United Arab Emirates (UAE) Will Leave OPEC

After 6 decades of being a member of OPEC, UAE announced they will be leaving the oil cartel on May 1, 2026. The UAE represents the third largest producer of oil in the cartel that is led by its de facto leader Saudi Arabia, and represents a huge blow since OPEC will have far less leverage to control oil prices whenever things get back to normal in the region.

UAE’s energy ministry mentioned that leaving OPEC would give it greater flexibility to respond to a “new energy age” in line with its “long-term strategic and economic vision”. I just think of it as fancy PR for stating they can be in charge of their own production limits and pricing (especially whenever things get back to normal).

This move comes amidst the Iran War which is on the verge of causing a global energy crisis and global economic meltdown. Over the last few years, there had been rumors of the UAE leaving (there have been policy disagreements with OPEC behind the scenes in the past), but they were all rebuffed. In terms of timing this exit while oil prices on the rise, it probably made sense for them to do so now.

The UAE last week did their own “power play” by warning the U.S. about the ongoing Iran War (reminding they started it), weighing on USD denominated revenue, where they may be forced to use the Chinese Yuan for oil transactions if they begin running low on USD. Oil has long been arbitraged in USD (petrodollar) when Saudi Arabia decided in the 1970’s to export oil in USD (which has long been considered a stable currency) which established it as the standard currency for global oil trade.

That premise is being challenged (not helped by how the U.S. is conducting itself in this war and with allies around the world).
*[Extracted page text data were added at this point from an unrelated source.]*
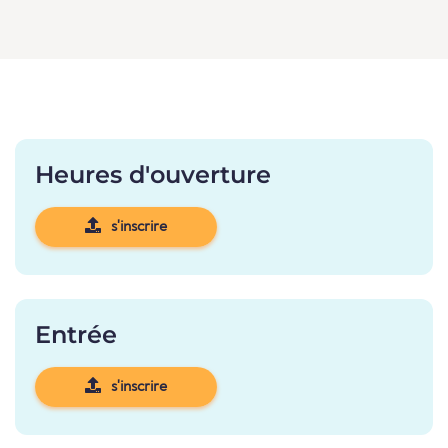
Heures d'ouverture
s'inscrire
Entrée
s'inscrire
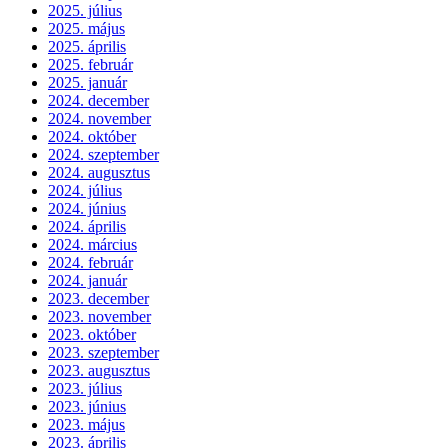
2025. július
2025. május
2025. április
2025. február
2025. január
2024. december
2024. november
2024. október
2024. szeptember
2024. augusztus
2024. július
2024. június
2024. április
2024. március
2024. február
2024. január
2023. december
2023. november
2023. október
2023. szeptember
2023. augusztus
2023. július
2023. június
2023. május
2023. április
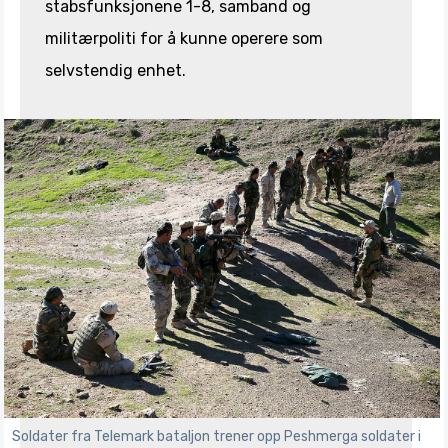
stabsfunksjonene 1-8, samband og
militærpoliti for å kunne operere som
selvstendig enhet.
Soldater fra Telemark bataljon trener opp Peshmerga soldater i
Moving away from the USD by oil producers in the region would represent a major threat to the dollar as the world reserve currency. UAE’s central bank chief raised the idea of a currency-swap line with Treasury Department and Federal Reserve officials during meetings in Washington, D.C., last week.

Experts however are split on the petrodollar losing its standing to something like the Chinese Yuan. One analyst mentioned the following:

“Damage to Gulf economies could encourage an unwind in their foreign asset savings,” they said. “In this context, reports that the passage for ships through the Strait of Hormuz may be granted in exchange for oil payments in yuan should be closely followed. The conflict could be remembered as a key catalyst for erosion in petrodollar dominance, and the beginnings of the petroyuan.”

Any loss of the dollar’s “exorbitant privilege” would also ripple through other areas of global finance, including the bond market. Thanks to the dollar’s status as the world’s reserve currency, the federal government has long been able to issue debt at rates lower than investors would otherwise allow.

Others don’t believe the USD’s dominance will see much impact pointing out how it would need to be de-coupled in so many different areas:

Those include the depth, breadth, and liquidity of U.S. financial markets as well as the freedom to move money across U.S. borders virtually unimpeded.

“It accounts for well over half of foreign currency reserves held by central banks, and a similar share of export invoices for cross-border trade, as well as international bank loans and bond issuance. Network effects entrench its status; everybody has an incentive to use the dollar because so many others do.”

Myself? I think it will depend on how insufferable the U.S. ends up becoming under a prolonged kakistocracy. Its usual allies are already doing partnerships with other countries on their own while some are moving away from using U.S. based tech companies and/or creating alternatives since the underlying premise is the U.S. is no longer a reliable partner.

The U.S. gave up its soft power in those massive DOGE cuts in 2025 (USAID being a huge one). China has been filling that void. And whether or not one believes the propaganda or not regarding China’s lead in renewable energy initiatives, that could have impacts in the future. By many accounts, BYD (in terms of EV vehicles) is ahead of anything the U.S. has (I personally cannot say either way since it isn’t something I’ve paid much attention to).

None of this change happens overnight (it’s just inertia). Similarly, unwinding and de-coupling from the USD would also take a bit of time. But once its status of reliability is eroded, there will be no turning back because all of that debt being held by countries like China and Japan, would lose its desirability (and dumping them would put that upwards pressure on the yield curve, costing the U.S. economically).